I’m a research scientist at DeepMind in London.
You can contact me at email@example.com.
- September 2018: After a long time my work on bandit algorithms that are simultaneously minimax optimal, asymptotically optimal and never worse than UCB is published in JMLR. Thanks to the many reviewers that helped with this project! Although it does not exactly deprecate the two previous tech reports, this version is much more polished.
- August 2018: Here are the slides from my talk on bandits and exploration at the RL summer school. Huge thanks to all the organisers of this event.
- July 2018: Csaba and I have released the first draft of the bandit book. You can download the pdf here. Of course we would love your feedback!
- June 2018: Branislav, Shuai, Csaba and I have a new paper on stochastic ranking. The setup generalizes many previous stochastic models and the guarantees are both simpler to prove and stronger than comparably generic results.

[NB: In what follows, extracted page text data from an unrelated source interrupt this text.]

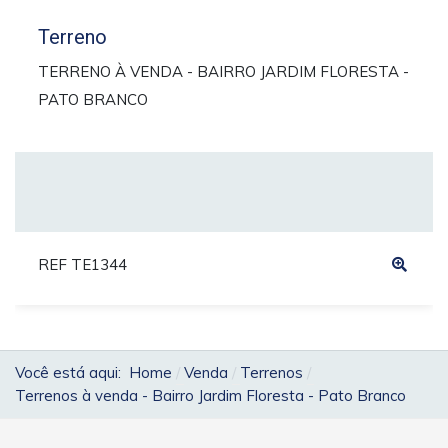
Terreno
TERRENO À VENDA - BAIRRO JARDIM FLORESTA -
PATO BRANCO
REF TE1344
Você está aqui:
Home
Venda
Terrenos
Terrenos à venda - Bairro Jardim Floresta - Pato Branco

- May 2018: While finishing the last few chapters of the book Csaba and I have been working on simplifying and improving the algorithms for adversarial partial monitoring. We prove a variety of new results, the most notable of which is a new algorithm and analysis that completes the classification of all finite adversarial partial monitoring games. Missing from the literature was the issue of dealing with so-called easy ‘degenerate’ games that include some actions that can never be uniquely optimal, but may provide crucial information. Besides this we make some headway towards understanding the dependence of the regret on quantities beyond the horizon. The preprint is now available on arxiv.

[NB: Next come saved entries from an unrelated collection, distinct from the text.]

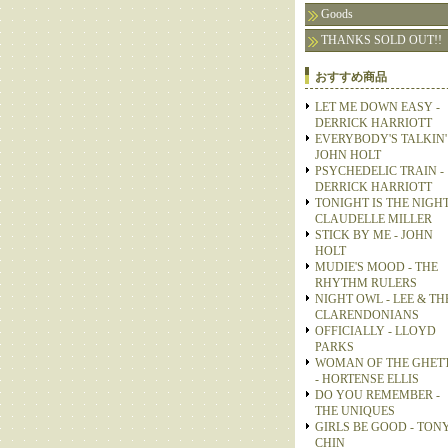
Goods
THANKS SOLD OUT!!
おすすめ商品
LET ME DOWN EASY -
DERRICK HARRIOTT
EVERYBODY'S TALKIN' 
JOHN HOLT
PSYCHEDELIC TRAIN -
DERRICK HARRIOTT
TONIGHT IS THE NIGHT
CLAUDELLE MILLER
STICK BY ME - JOHN
HOLT
MUDIE'S MOOD - THE
RHYTHM RULERS
NIGHT OWL - LEE & TH
CLARENDONIANS
OFFICIALLY - LLOYD
PARKS
WOMAN OF THE GHET
- HORTENSE ELLIS
DO YOU REMEMBER -
THE UNIQUES
GIRLS BE GOOD - TON
CHIN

- February 2018: Csaba and I gave a tutorial on bandits at AAAI. Here are the slides (part1, part2).
- December 2017: Together with Joel Veness, Avishkar Bhoopchand, Agnieszka Grabska-Barwinska, Christopher Mattern and Peter Toth we have released a preliminary paper on a architecture based on a network of geometric mixers, all trained on the target. The long paper includes preliminary empirical results and theory, but there is a lot of potential to investigate different aspects of this model and various extensions. We hope you try it out. Also, I am enjoying the sun at NIPS.
- September 2017: A paper with Christoph Dann and Emma Brunskill was accepted for a spotlight at NIPS. There are a lot of things in this paper, but a highlight is a strengthening of the PAC-RL framework for episodic RL that allows one to prove PAC and regret guarantees simultaneously for the same algorithm. If you’re interested in these kinds of results, then the recent ICML paper by my colleagues at DeepMind explores very similar ideas. Finally, the aforementioned scale-free bandit paper was also accepted at NIPS.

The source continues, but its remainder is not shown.